What are the drivers of internal and external risks? Credible design processes, assessing the influence of social and ecological processes, undesirable system change due to occurrence of external events (e.g. natural hazards), influence on intended outcomes. Potential for increased vulnerability of some stakeholders as an unintended consequence of intervention design. Early action through risk and impact assessment, proactive threats management, and impact on NbS success or failure. Competing policies or claims over socio-ecological systems and services. Neighbouring or up-stream land use. Robust NbS design to absorb anticipated economic, demographic and climate-related changes. Introduction of potential risks or added pressures on the support ecosystem.

Urban Nature-based Solutions: An evidence-based assessment of the current state of urban ecosystems in Scotland and prevailing drivers of degradation and loss.

Assessing the current state of relevant ecosystems on appropriate spatial and temporal scales. Expanding baseline assessments beyond ecosystem services of interest (e.g. carbon). Assessing adverse effects in target and adjacent ecosystems. Potential risks and impacts on biodiversity. Understanding baseline condition of the landscape with respect to biodiversity, species composition, structural information, key ecosystem functions, key aspects of physical environment (e.g. water quantity and quality, soils etc), connectivity, external threats, and existing or ongoing conservation interventions. Provide information on the degree of degradation to determine specific NbS objectives and be a benchmark for determining efficacy and effects. Evaluate degree of degradation based on the condition that the system would have been in at the present time if degradation had occurred, not evaluated based on the historic ecosystem or landscape. Create models from existing references or landscapes, theoretical information, or local knowledge.

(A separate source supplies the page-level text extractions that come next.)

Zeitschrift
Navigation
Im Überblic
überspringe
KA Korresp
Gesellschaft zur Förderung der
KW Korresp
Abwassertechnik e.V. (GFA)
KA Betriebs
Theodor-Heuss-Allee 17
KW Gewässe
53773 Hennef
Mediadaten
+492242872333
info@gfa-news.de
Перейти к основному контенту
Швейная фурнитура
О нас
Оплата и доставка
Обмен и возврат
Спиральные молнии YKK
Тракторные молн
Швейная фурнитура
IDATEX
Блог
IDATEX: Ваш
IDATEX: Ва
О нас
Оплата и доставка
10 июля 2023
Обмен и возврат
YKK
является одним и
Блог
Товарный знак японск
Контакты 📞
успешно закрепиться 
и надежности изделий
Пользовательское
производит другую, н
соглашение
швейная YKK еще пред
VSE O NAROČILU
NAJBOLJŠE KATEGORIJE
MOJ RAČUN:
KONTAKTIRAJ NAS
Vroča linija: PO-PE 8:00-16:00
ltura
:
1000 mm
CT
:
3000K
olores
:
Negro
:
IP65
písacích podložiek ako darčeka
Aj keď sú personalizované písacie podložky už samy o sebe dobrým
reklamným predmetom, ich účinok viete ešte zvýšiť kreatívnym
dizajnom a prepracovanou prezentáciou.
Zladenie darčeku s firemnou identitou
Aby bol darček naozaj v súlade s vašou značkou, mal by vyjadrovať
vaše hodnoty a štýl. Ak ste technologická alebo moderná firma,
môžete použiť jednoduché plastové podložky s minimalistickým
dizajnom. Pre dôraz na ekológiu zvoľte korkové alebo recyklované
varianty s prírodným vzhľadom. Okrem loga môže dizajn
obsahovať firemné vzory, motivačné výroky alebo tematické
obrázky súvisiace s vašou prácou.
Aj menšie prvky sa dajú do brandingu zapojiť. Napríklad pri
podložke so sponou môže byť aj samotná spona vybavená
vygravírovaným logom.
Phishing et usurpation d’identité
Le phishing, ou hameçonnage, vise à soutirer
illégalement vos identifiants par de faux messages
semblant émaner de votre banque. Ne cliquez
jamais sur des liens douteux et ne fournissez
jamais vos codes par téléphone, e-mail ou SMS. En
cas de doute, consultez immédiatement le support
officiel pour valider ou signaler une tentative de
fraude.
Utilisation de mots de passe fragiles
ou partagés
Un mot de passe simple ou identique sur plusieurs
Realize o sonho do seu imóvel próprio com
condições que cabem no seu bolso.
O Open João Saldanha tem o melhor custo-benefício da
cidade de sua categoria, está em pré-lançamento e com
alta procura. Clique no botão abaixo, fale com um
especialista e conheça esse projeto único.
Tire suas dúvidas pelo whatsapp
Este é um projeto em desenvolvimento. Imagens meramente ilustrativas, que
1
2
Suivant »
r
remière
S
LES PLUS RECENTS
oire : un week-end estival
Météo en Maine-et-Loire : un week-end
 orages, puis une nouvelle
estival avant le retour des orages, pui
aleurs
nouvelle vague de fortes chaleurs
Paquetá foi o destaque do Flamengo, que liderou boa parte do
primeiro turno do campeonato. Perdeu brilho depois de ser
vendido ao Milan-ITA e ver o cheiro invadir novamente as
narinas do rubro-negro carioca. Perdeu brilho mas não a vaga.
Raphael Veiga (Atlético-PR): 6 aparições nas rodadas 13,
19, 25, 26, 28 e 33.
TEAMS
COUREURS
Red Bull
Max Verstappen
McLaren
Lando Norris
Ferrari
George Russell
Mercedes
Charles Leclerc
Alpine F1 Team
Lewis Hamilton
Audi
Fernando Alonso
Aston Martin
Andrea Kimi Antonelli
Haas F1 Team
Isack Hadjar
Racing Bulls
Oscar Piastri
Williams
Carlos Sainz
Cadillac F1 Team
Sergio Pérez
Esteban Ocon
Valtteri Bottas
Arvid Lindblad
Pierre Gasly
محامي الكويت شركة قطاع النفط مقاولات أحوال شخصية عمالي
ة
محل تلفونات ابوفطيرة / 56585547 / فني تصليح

Urban Nature-based Solutions: Identifying opportunities to enhance urban ecosystem integrity and connectivity in Scotland.

Identifying the requirements to maintain or recover ecosystem integrity. Identify options to enhance the integrity of ecosystems of connectivity. Scales of connectivity that are addressed through planning. Social perspective on ecosystem connectivity (e.g. urban demand for green spaces not only for recreational and outdoor learning opportunities but also for public health and reduction of particulate matter and dust). Connections between urban ecosystems and peri-urban/rural areas. Examples from other countries, and opportunities for connectivity through planned green corridors, linkages between upstream water landscapes and urban areas that secure sustainable supplies of water and downstream flood risk management. Designing, implementing and monitoring NbS considering connectivity and effects on ecosystem integrity.

Urban Nature-based Solutions: Are Scottish economic policy and financial structures complementary to ensure that urban NbS offer their full range of benefits to nature and people?

For NbS to be sustainable there must be a strong economic consideration (in addition to the other two pillars of sustainable development – environment and social). Otherwise we run the risk of implementations confined to their project lifetimes (for example, five years) where, upon closing, the solution and multiple benefits provided decline and, eventually, cease to exist, even possibly leaving the landscape worse off than before. Furthermore, NbS do not operate in a vacuum in terms of finance, so there must be some level of cohesiveness and integration with financial institutions and incentive structures.

Urban Nature-based Solutions: Identifying and documenting the direct and indirect benefits and costs associated with NbS in Scotland: who pays, who benefits?

Identifying and documenting all the types of benefits provided (financial and non-financial; economic and non-economic), who receives them, what the costs of provision are, and who bears those costs. Benefits and costs can be assessed in non-economic (e.g. increase in air quality) or economic terms (e.g. reduced health costs), or both. Consideration of market and nonmarket aspects of NbS is essential to ensure a comprehensive assessment, to identify who is the payer, who will benefit and who is the doer. Can “winners” and “losers” be easily ascertained?

Urban Nature-based Solutions: A review and comparison of existing NbS against available alternative solutions, taking into account any associated externalities.

Identify the most effective and affordable solutions by considering alternative solutions. Alternative solutions may be purely technological or engineered, structural solutions (grey solutions). Comparing various solutions can inform on the most effective way forward to address societal challenge(s) and help to mainstream NbS. Identify pathways for fully economically justifying, understanding and documenting the effectiveness and affordability of interventions against the next best alternative(s)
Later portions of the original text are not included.